A bipartisan bill designed to offer property tax relief on business and residential properties throughout Colorado could soon be headed to Gov. Jared Polis after drawing near unanimous approval from both chambers.
There are some, though, who see it as an overstep by the state legislature.
Senate Bill 22-238 would allow the average homeowner to save about $274 in 2023, a summary of the bill reads, and would prevent most business owners from experiencing a tax increase.
That projection is based on a $500,000 home value. The average home value in Morgan County is now about $300,000, Realtor Stacey Martindale said, meaning that while it is equitable, Eastern Colorado homeowners will realize about $100 less in savings than their Front Range neighbors. The bill provides $700 million in tax relief over two years.
“Rising property values bring a price tag of higher property taxes. I dislike taxes in general, but property taxes are the worst kind of tax,” said Rep. Patrick Neville, R-Castle Rock, one the bill’s primary sponsors with Rep. Mike Weissman, D-Aurora, Sen. Chris Hansen, D-Denver, and Sen. Bob Rankin, R-Carbondale.
The bill passed by a 33-2 vote in the Senate and Friday with unanimous approval in the House. Sen. Jerry Sonnenberg, R-Sterling, was one of two in the legislature to oppose, a decision he said weighed heavily when considering his constituents.
“People are paying higher property taxes because of the increased valuations,” Sonnenberg said. “The county commissioners have the power to mitigate those increases and should do so rather than a one-size-fits-all state approach.”
In concurrence between the House and Senate legislation before sending the bill to the governor, Sonnenberg supported the legislation, again weighing the opportunity for tax relief on property owners in his district, he said.
“The legislation we passed will prevent tax increases on many small businesses,” Weissman said. “It builds on our earlier work to lower property taxes for homeowners and businesses.”
The bill allocates $500 million in 2023 to reduce the residential property tax from 6.95 percent to 6.76 percent and the nonresidential property tax rate from 29 percent to 27.9 percent. The bill also reduces the taxable value for residential properties by $15,000 and commercial properties by $30,000.

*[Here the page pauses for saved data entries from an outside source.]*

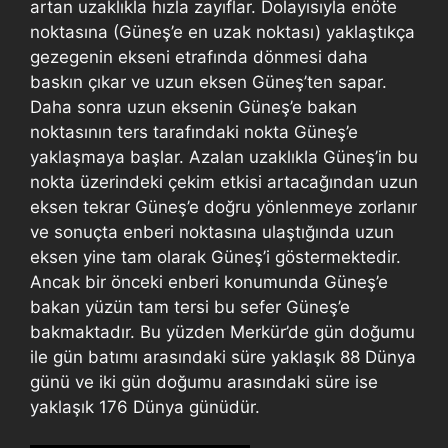
artan uzaklıkla hızla zayıflar. Dolayısıyla enöte
noktasına (Güneş’e en uzak noktası) yaklaştıkça
gezegenin ekseni etrafında dönmesi daha
baskın çıkar ve uzun eksen Güneş’ten sapar.
Daha sonra uzun eksenin Güneş’e bakan
noktasının ters tarafındaki nokta Güneş’e
yaklaşmaya başlar. Azalan uzaklıkla Güneş’in bu
nokta üzerindeki çekim etkisi artacağından uzun
eksen tekrar Güneş’e doğru yönlenmeye zorlanır
ve sonuçta enberi noktasına ulaştığında uzun
eksen yine tam olarak Güneş’i göstermektedir.
Ancak bir önceki enberi konumunda Güneş’e
bakan yüzün tam tersi bu sefer Güneş’e
bakmaktadır. Bu yüzden Merkür’de gün doğumu
ile gün batımı arasındaki süre yaklaşık 88 Dünya
günü ve iki gün doğumu arasındaki süre ise
yaklaşık 176 Dünya günüdür.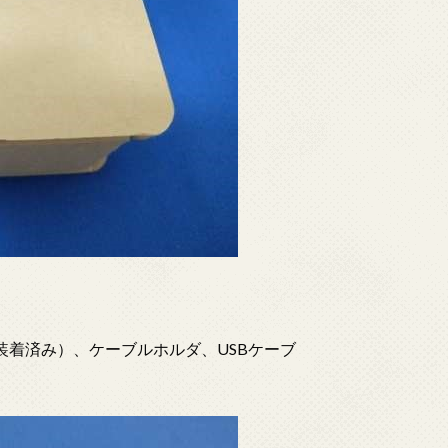
装着済み）、ケーブルホルダ、USBケーブ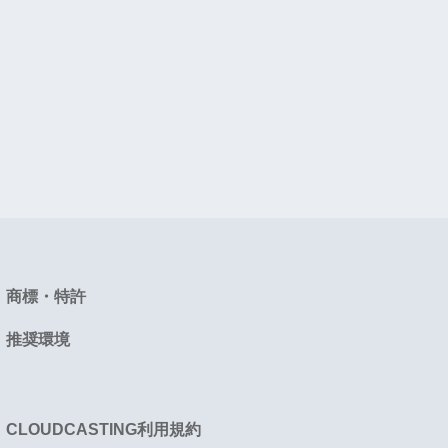
商標・特許
推奨環境
CLOUDCASTING利用規約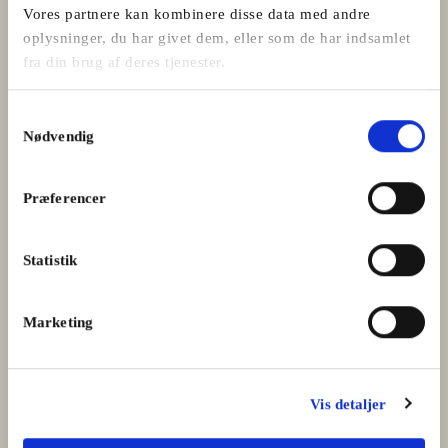
Vores partnere kan kombinere disse data med andre
oplysninger, du har givet dem, eller som de har indsamlet
fra din brug af deres tjenester.
Samtykkevalg
Nødvendig
Kvalitet gør en forskel
Præferencer
Nøgleordet for vores slagterhåndværk er den gode
smagsoplevelse. Vi vælger nøje kødet til det enkelte produkt
og går aldrig på kompromis med kvaliteten, det sikrer dig
Statistik
som kunde det bedste produkt.
Marketing
LÆS MERE
Vis detaljer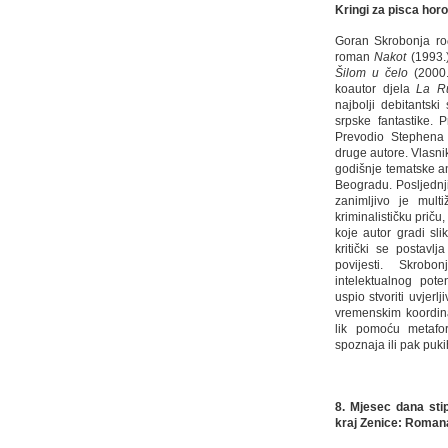
Kringi
za
pisca
horo
Goran Skrobonja ro
roman
Nakot
(1993.)
Šilom u čelo
(2000.
koautor djela
La Ru
najbolji debitantski
srpske fantastike. P
Prevodio Stephena
druge autore. Vlasni
godišnje tematske ant
Beogradu. Posljednj
zanimljivo je mult
kriminalističku prič
koje autor gradi sli
kritički se postavl
povijesti. Skrob
intelektualnog pote
uspio stvoriti uvjerlj
vremenskim koordina
lik pomoću metafor
spoznaja ili pak puk
8. Mjesec dana sti
kraj Zenice: Roman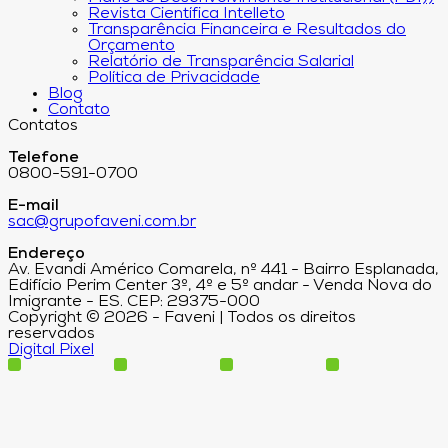
Revista Científica Intelleto
Transparência Financeira e Resultados do
Orçamento
Relatório de Transparência Salarial
Política de Privacidade
Blog
Contato
Contatos
Telefone
0800-591-0700
E-mail
sac@grupofaveni.com.br
Endereço
Av. Evandi Américo Comarela, nº 441 - Bairro Esplanada,
Edifício Perim Center 3º, 4º e 5º andar - Venda Nova do
Imigrante - ES. CEP: 29375-000
Copyright © 2026 - Faveni | Todos os direitos
reservados
Digital Pixel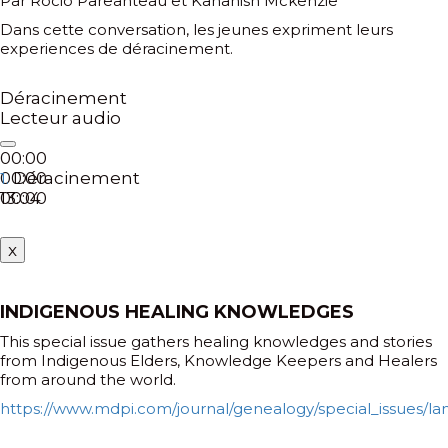
Par Rocio Pareanteau et Kananish Mckenzie
Dans cette conversation, les jeunes expriment leurs
experiences de déracinement.
Déracinement
Lecteur audio
00:00
00:00
Déracinement
1.
00:00
13:04
x
INDIGENOUS HEALING KNOWLEDGES
This special issue gathers healing knowledges and stories
from Indigenous Elders, Knowledge Keepers and Healers
from around the world.
https://www.mdpi.com/journal/genealogy/special_issues/la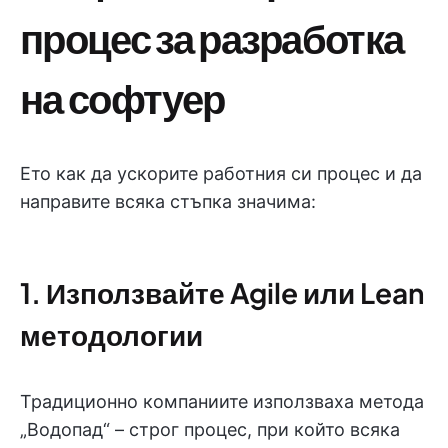
процес за разработка
на софтуер
Ето как да ускорите работния си процес и да
направите всяка стъпка значима:
1. Използвайте Agile или Lean
методологии
Традиционно компаниите използваха метода
„Водопад“ – строг процес, при който всяка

While she supports property tax relief because of valuations that have increased drastically, its a local control issue, Martindale said, better left to elected officials who understand local budget constraints.
“People are paying higher property tax because of rising valuations, but I feel it needs to be left up to the county commissioners to make the decision,” Martindale said.
An additional $200 million will be committed in 2024 to extend property tax relief in the shell game of increasing valuations on homeowners and then reducing taxes.
Rising expenses in the current economy make tax relief reasonable, Neville said.
“Lowering property taxes will help with the inflationary pressures families are experiencing and is much needed in Colorado,” he said.
Added Weissman: “We’ve been hard at work saving Coloradans money everywhere we can.”
House Bill 22-1416, related to reforming property tax assessments by Majority Leader Rep. Daneya Esgar, D-Pueblo, and Neville, also unanimously passed the House. The bill requires assessors to provide property owners with an estimate of their tax liability as well as information about how they can protest their assessed property values, which many counties already do. It would also allow for fast tracking of appeals and would require publishing of the assessor’s handbook, which details procedures used in the appraisal process.